I found that the library is a 4 minute walk from the office, and a nice lake is about 6 minutes from the office.
Be aware of your surroundings.
This is something I am skeptical about. While I already see homeless people on the streets on my way to work now, I am at a safe distance from them. They ask for money while I’m in my car, but they keep walking through the stoplight traffic.
At the new office, homeless people hang out around the building, in the streets, on the way to the library and around the lake.
There’s a bigger safety risk at the new location, so it’s important to know what to expect, and how to prepare for the change.
Make a plan.
A longer commute requires an earlier bedtime, for an earlier wake up time, for an earlier schedule (morning gym time + breakfast + getting ready + reading + anything else we can fit in!).

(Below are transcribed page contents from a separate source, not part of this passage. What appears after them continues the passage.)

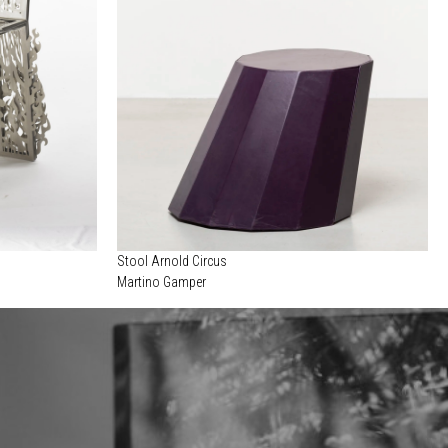
Stool Arnold Circus
Martino Gamper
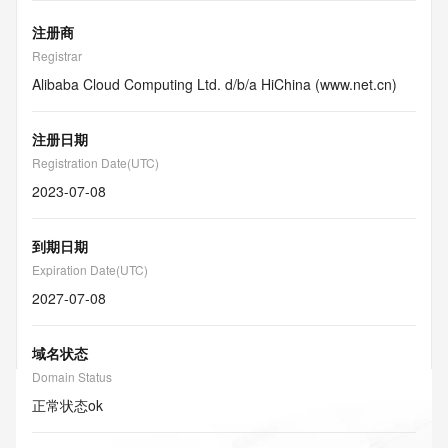
注册商
Registrar
Alibaba Cloud Computing Ltd. d/b/a HiChina (www.net.cn)
注册日期
Registration Date(UTC)
2023-07-08
到期日期
Expiration Date(UTC)
2027-07-08
域名状态
Domain Status
正常状态
ok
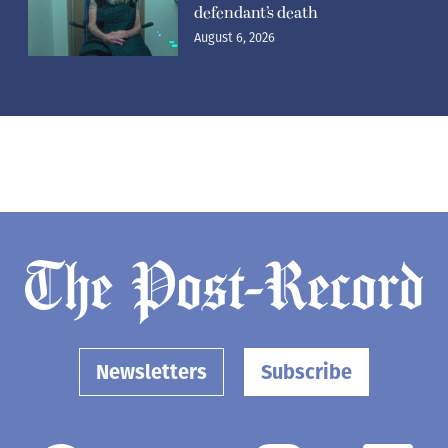
defendant’s death
August 6, 2026
Newsletters
Subscribe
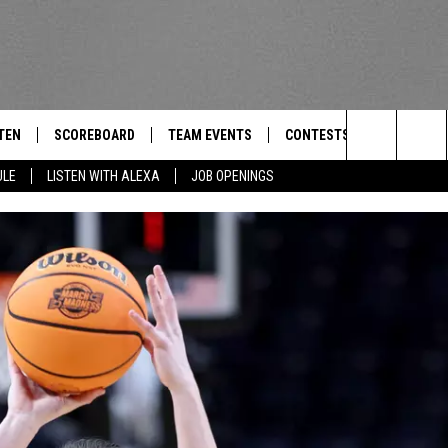
TEN
SCOREBOARD
TEAM EVENTS
CONTESTS
CONTACT
THE TEAM
Search
ULE
LISTEN WITH ALEXA
JOB OPENINGS
E
TEN LIVE
CALENDAR
WTMM GENERAL CONTEST 
FEEDBACK
The
EDULE
 'THE TEAM' APP
HOW TO CLAIM A PRIZE
HELP AND
Site
TEN WITH ALEXA
SUBMIT A 
 DEMAND
ADVERTIS
JOB OPEN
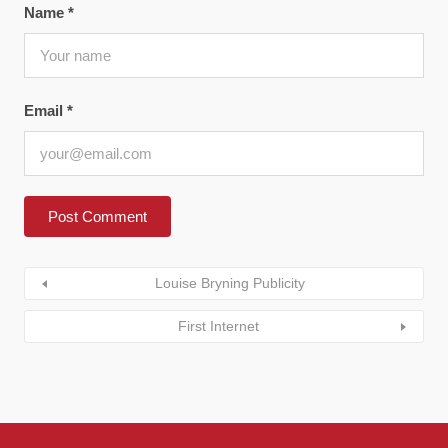
Name
*
Email
*
Louise Bryning Publicity
First Internet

Not only is more involved, but the parking and walking situation also factors in more time. From what I’ve been told, one option is a parking garage, and another option is a surface level parking lot.

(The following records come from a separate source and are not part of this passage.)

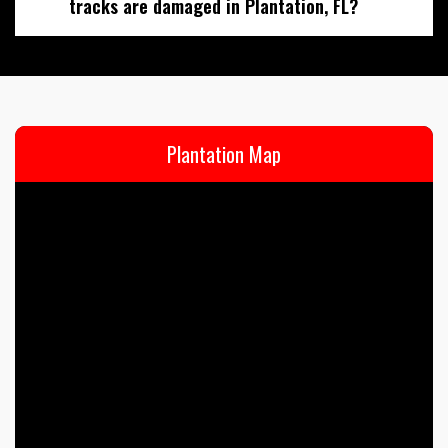
tracks are damaged in Plantation, FL?
Plantation Map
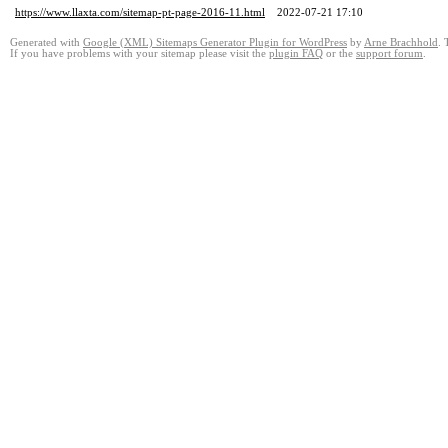
https://www.llaxta.com/sitemap-pt-page-2016-11.html
2022-07-21 17:10
Generated with
Google (XML) Sitemaps Generator Plugin for WordPress
by
Arne Brachhold
. 
If you have problems with your sitemap please visit the
plugin FAQ
or the
support forum
.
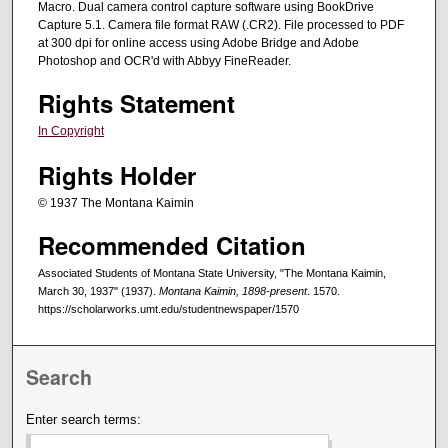
Macro. Dual camera control capture software using BookDrive
Capture 5.1. Camera file format RAW (.CR2). File processed to PDF
at 300 dpi for online access using Adobe Bridge and Adobe
Photoshop and OCR'd with Abbyy FineReader.
Rights Statement
In Copyright
Rights Holder
© 1937 The Montana Kaimin
Recommended Citation
Associated Students of Montana State University, "The Montana Kaimin,
March 30, 1937" (1937).
Montana Kaimin, 1898-present
. 1570.
https://scholarworks.umt.edu/studentnewspaper/1570
Search
Enter search terms:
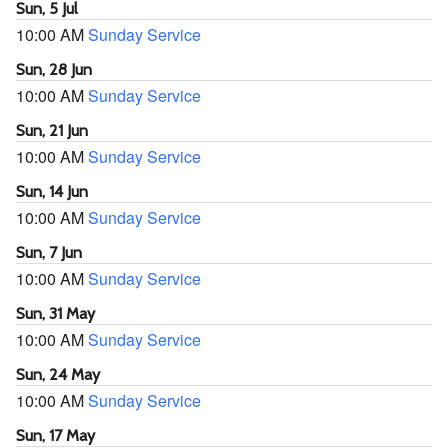
Sun, 5 Jul
10:00 AM
Sunday Service
Sun, 28 Jun
10:00 AM
Sunday Service
Sun, 21 Jun
10:00 AM
Sunday Service
Sun, 14 Jun
10:00 AM
Sunday Service
Sun, 7 Jun
10:00 AM
Sunday Service
Sun, 31 May
10:00 AM
Sunday Service
Sun, 24 May
10:00 AM
Sunday Service
Sun, 17 May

Each option requires crossing the street (which is not something we encounter today), plus taking an elevator to one of the top floors in a high rise building (right now we are in a 4-story building on one of the lower levels). Right now, I can skip up and down the stairs to get to the office. That won’t be so easy in this new building.
With these factored in, it’s important to be prepared and allow some extra time on that first day to get settled. It will probably take a few weeks to get used to the new routine. When we have a plan, we hold ourselves accountable and it helps us get organized.

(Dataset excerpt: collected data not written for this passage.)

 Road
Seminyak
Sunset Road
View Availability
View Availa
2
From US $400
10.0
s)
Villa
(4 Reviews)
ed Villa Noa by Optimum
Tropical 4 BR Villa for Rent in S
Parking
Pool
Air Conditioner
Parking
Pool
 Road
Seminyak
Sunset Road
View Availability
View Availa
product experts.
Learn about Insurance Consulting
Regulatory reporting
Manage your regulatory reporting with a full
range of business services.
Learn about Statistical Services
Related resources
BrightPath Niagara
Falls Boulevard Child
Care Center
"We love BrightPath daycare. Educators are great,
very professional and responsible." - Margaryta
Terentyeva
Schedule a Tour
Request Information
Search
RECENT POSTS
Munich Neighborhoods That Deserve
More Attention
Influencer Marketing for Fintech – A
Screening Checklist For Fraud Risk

Take all of this into consideration and ask yourself: Will this work for me?
It’s all about the time, extra gas for the car, possibly costs in taking tolls and highways, emotions, and surroundings. Changing these factors can really disrupt our everyday routines.
For me, the extra time and drive is a big deal. To go from no hurdles to an obstacle course is a BIG change. I’m not being pessimistic. I’m being realistic.
Many of my coworkers feel excited to work closer to bars and restaurants. But I’m keeping in mind that I am at my job for 9 hours. When I clock out, I’m going home or I’m hanging out elsewhere. There is plenty to do in safer areas.
However, I will take advantage of the local businesses around me. I’ll explore. I’ll maximize my time and expand my horizons.
We must keep an open mind to adjust. If we don’t like it, then at least we gave it a try.